In season 3, episode 10 of Enterprise, “Similitude,” Captain Archer and Doctor Phlox decide to make a fast-growing clone of Commander Trip Tucker in a last-ditch effort to help save his life, all while the ship is stranded in a dangerous nucleonic particle field. The episode begins with what appears to be Trip’s funeral and flashes back to the events that lead up to it. We soon learn that Commander Tucker is, in fact, in a coma as we watch his clone, “Sim”, grow from a strange, exotic creature in Phlox’s lab into a young boy, then a young man with a serious crush on T’Pol, and finally into another outstanding performance from Connor Trineer as his standard character’s simulated replacement, with only a few days left to live. Sim struggles with his purpose and his deep feelings for T’pol. Unlike Trip, Sim goes out on a limb and reveals his true feelings to T’pol, leaving her shook. Ultimately, Sim gives up a plot to escape his fate. He makes a brave decision to sacrifice himself and save Trip and, consequently, the ship.

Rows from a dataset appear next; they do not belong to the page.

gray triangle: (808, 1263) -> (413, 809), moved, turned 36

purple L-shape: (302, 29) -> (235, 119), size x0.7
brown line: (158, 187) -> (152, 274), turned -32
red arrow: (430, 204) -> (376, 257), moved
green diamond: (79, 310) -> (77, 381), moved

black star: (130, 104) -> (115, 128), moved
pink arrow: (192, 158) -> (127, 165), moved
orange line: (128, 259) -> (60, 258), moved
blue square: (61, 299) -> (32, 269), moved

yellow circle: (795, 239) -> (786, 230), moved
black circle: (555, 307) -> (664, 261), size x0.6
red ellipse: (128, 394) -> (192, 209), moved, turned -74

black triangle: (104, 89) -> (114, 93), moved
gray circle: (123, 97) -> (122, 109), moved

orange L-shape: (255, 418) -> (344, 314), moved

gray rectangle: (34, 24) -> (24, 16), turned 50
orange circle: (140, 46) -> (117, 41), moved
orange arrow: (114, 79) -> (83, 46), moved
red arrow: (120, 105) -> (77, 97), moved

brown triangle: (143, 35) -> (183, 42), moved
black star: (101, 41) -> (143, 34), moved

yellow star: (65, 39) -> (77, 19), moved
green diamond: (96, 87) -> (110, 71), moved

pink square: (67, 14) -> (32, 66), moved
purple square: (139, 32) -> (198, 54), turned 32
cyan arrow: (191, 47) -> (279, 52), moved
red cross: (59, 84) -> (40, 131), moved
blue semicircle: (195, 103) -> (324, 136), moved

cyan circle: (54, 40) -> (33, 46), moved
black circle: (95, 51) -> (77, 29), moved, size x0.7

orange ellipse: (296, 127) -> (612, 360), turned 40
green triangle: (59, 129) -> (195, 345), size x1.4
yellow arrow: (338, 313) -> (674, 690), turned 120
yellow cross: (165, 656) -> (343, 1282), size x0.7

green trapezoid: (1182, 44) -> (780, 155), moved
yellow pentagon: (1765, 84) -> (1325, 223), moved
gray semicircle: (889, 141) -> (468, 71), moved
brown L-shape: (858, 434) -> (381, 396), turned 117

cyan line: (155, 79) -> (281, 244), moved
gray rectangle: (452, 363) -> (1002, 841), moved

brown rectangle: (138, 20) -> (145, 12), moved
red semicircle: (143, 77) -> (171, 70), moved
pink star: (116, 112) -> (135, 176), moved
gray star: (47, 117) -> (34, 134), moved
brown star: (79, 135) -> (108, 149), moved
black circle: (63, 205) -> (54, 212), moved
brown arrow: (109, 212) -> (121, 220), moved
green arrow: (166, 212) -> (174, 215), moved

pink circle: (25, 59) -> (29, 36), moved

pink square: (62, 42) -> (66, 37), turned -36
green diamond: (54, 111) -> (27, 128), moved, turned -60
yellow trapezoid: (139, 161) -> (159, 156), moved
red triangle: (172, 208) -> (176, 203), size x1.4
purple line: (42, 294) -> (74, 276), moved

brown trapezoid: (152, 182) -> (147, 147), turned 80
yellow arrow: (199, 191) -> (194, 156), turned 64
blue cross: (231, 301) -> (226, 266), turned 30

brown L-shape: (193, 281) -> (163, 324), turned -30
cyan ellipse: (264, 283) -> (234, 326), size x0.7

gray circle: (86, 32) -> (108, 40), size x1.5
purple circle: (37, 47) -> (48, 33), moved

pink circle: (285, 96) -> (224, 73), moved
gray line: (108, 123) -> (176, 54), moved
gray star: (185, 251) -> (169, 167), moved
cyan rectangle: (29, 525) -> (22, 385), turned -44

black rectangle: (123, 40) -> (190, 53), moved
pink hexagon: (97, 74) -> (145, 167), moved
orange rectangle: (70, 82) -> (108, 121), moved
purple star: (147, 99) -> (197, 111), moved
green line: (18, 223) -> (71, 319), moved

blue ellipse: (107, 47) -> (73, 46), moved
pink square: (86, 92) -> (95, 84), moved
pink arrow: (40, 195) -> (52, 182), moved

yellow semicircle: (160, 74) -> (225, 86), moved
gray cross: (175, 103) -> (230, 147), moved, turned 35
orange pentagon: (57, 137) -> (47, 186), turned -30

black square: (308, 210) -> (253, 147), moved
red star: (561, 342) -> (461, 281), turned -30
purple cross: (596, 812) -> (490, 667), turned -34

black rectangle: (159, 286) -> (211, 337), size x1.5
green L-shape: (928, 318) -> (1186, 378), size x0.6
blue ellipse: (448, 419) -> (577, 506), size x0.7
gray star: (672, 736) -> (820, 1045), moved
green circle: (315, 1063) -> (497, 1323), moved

But not before he declares Phlox a wonderful father and receives a legendary farewell kiss from T’Pol, the love of his very short life.

So, I have this thing that I call my Starship at the End of the World. It’s a bit dark, but it’s basically this: if you know that the world is going to go up like it’s Kirk’s last day on Genesis, and you have a ship that can get you off-planet in time to survive, who would you take with you? My list has most certainly changed over the years, but my friend Geoff was most definitely on that list. Geoff was a big, kind, passionate, supportive, giant with a gentle personality. He was always there when you needed him and he came through time and time again. His death at the beginning of the pandemic was devastating to our entire community, from the regional theaters where he got his start all the way to backstage at SNL, where he worked as a union stagehand. I’ve got this picture from the Star Trek Experience on the USS Intrepid in NYC with all my buddies at my bachelor party in Summer 2016. In the picture, I’m in Picard’s chair and Geoff stands behind me, up at Worf’s station. Need I say more? Geoff was one of those people you’d want on your ship, too. His life was cut short at 38 years old. There have been so many other lives cut short this year, and the tragedy of this terrible loss of life is unfathomable. My wife and I have lost friends and family. I have lost mentors. We have lost heroes. There have been funerals that we couldn’t attend. Geoff’s was one of them.

When “Similitude” concludes, book-ended by the same funeral where it begins, Captain Archer proclaims, “We will never forget what he did for us and for the ship we loved so much,” and I find myself in tears. The episode asks us to reckon with ourselves and reach out to connect with the people we love while we can because life is precious and fleeting. The episode reminds each of us to make it count.

I’m glad it took me this long to watch Season 3 of Enterprise because it came along at the moment I needed it most. What can I say? It’s been a long road getting from there to here. But now, my wife and I are working on our cover of Faith of the Heart.

I’m pretty sure Geoff would be into it.

Geoff in Picard’s chair. Rest in power, buddy.